Archive for May, 2012

Tonight I presented speech #7 in the Competent Communicator manual – Research Your Topic. I actually did a lot of research on this starting with contra dancing then looking into the benefits of dance and studies of its use and advocacy as an intervention, and then moving into the wider aspect of physical activity and its relation to chronic disease reduction. As such, I over-explored and wasn’t quite happy with the result of the writing or delivery – could have used another week.

Dancing for health and well-being

Mr. Toastmaster, fellow members and welcomed guests, we all know that physical activity improves our health and well-being but there seems to be a disconnect between the knowing and the doing. This disconnect can reduce the quality of your life. There are many ways you can be active and tonight I want you to consider dancing.

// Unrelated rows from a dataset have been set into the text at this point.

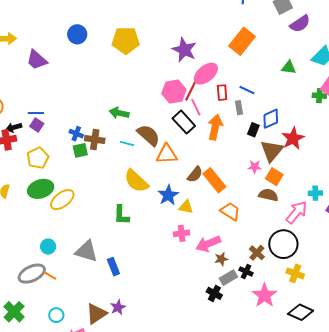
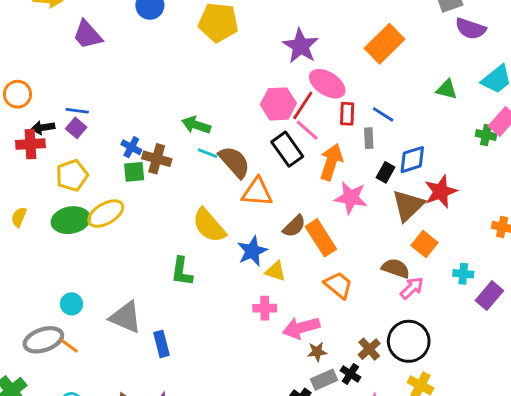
purple semicircle: (300, 24) -> (471, 29), turned 45
pink ellipse: (206, 74) -> (327, 84), turned 65
pink line: (196, 107) -> (307, 130), turned -30
cyan line: (127, 144) -> (208, 153), moved
pink star: (255, 167) -> (351, 198), moved, size x1.6
orange square: (274, 177) -> (425, 244), moved
yellow ellipse: (62, 200) -> (106, 214), moved
pink arrow: (296, 212) -> (412, 288), moved, size x0.7

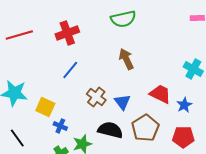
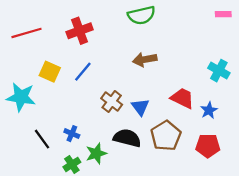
brown arrow: (126, 59) -> (145, 59), turned -75
yellow square: (45, 107) -> (50, 72), moved
black line: (17, 138) -> (42, 139), moved

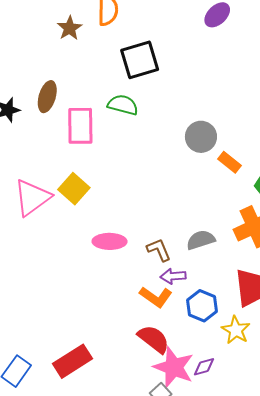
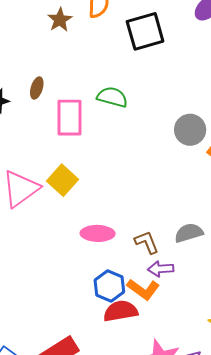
black square: (140, 60) -> (145, 31), moved
brown ellipse: (47, 97) -> (37, 88), size x0.7
blue hexagon: (202, 306) -> (109, 286), moved
red semicircle: (154, 339) -> (121, 311), moved, turned -48

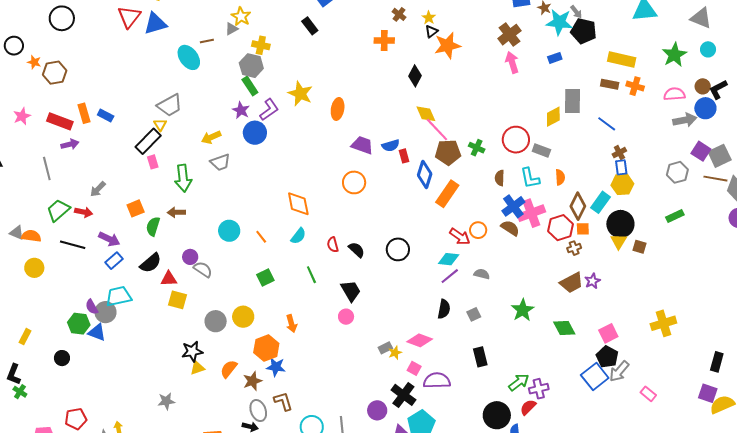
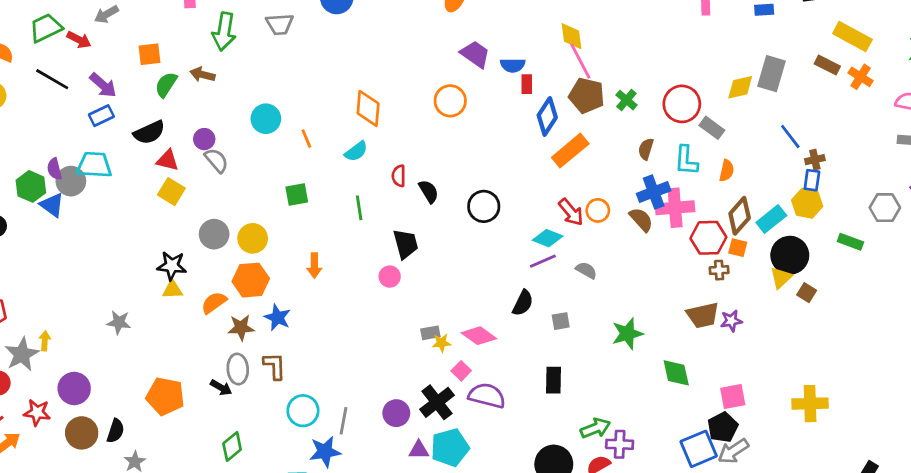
blue line: (607, 124) -> (790, 136), moved
green rectangle: (675, 216) -> (850, 242), moved, turned 30
orange hexagon: (266, 348) -> (251, 280), moved

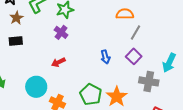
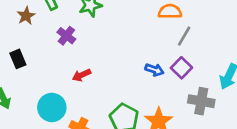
purple cross: (61, 32) -> (66, 36), moved
black rectangle: (16, 41) -> (18, 59), moved, turned 72
blue arrow: (105, 57) -> (154, 70), moved, turned -56

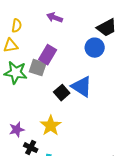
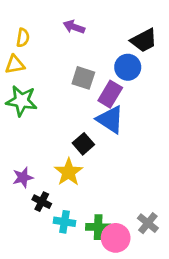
purple rectangle: (48, 55) -> (110, 94), moved
gray square: (38, 68) -> (83, 78), moved
black square: (62, 93) -> (83, 144), moved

A two-year Canadian Health Measures Survey, the first to use an accelerometer rather than relying on self-reporting, found that only 15% of Canadians between the ages of 20-79 get the recommended 150 minutes per week of physical activity, roughly 4 people in this room. While the step-based tool doesn’t accurately measure activities like swimming and cycling, the survey is an indication that we are not as active as we think we are.

An inactive lifestyle puts you at risk for premature death, chronic disease and disability. According to the Heart and Stroke Foundation, an active person reduces their risk of heart disease or stroke by 50%. A report from the Alzheimer Society of Canada cited a study that found people who exercise 3 times a week were 40% less likely to develop Alzheimer’s. Osteoporosis Canada’s website states that 1 in 3 women and 1 in 5 men will suffer a broken bone as a result of osteoporosis. To maintain or improve your bone strength, they recommend exercises where your bones have to carry your weight, such as brisk walking or aerobics and to include exercises involving unaccustomed movements, like dancing.

Dancing is an activity that can be enjoyed by everyone. You can dance by yourself, with a partner or with a group. Dancing bestows a cornucopia of physical, mental, personal and social benefits. It improves your heart and lung capacity; strengthens your muscles and bones; improves your balance, coordination, agility and flexibility; improves your mental functioning and your outlook on life; and reduces social isolation.

According to a 2004 report prepared for the Canada Council for the Arts, 5.5% of adults say they participate in dance activities or classes. Dancing is an enjoyable activity but it would seem that only 1 or 2 people in this room do it. I want to tell you about a form of dance that I’ve recently investigated and some of you may want to try.

It’s called contra dancing and it derives from English country dancing. Children do it, adults do it, even mathematically-inclined people do it. It’s offered nearby at the Churchill Recreation Centre and you can go with or without a partner. All you need is a pair of soft-soled shoes. It’s aerobic, social and may make you smile.

Contra uses a smooth walking step, usually to a count of 8. Dmitry has agreed to help me demonstrate a few figures. To do-si-do walk around the other person passing by the right shoulder and ending in your original place. To swing take a ballroom position and walk around each other while maintaining eye contact. To gypsy walk clockwise around each other while staying connected by your gaze.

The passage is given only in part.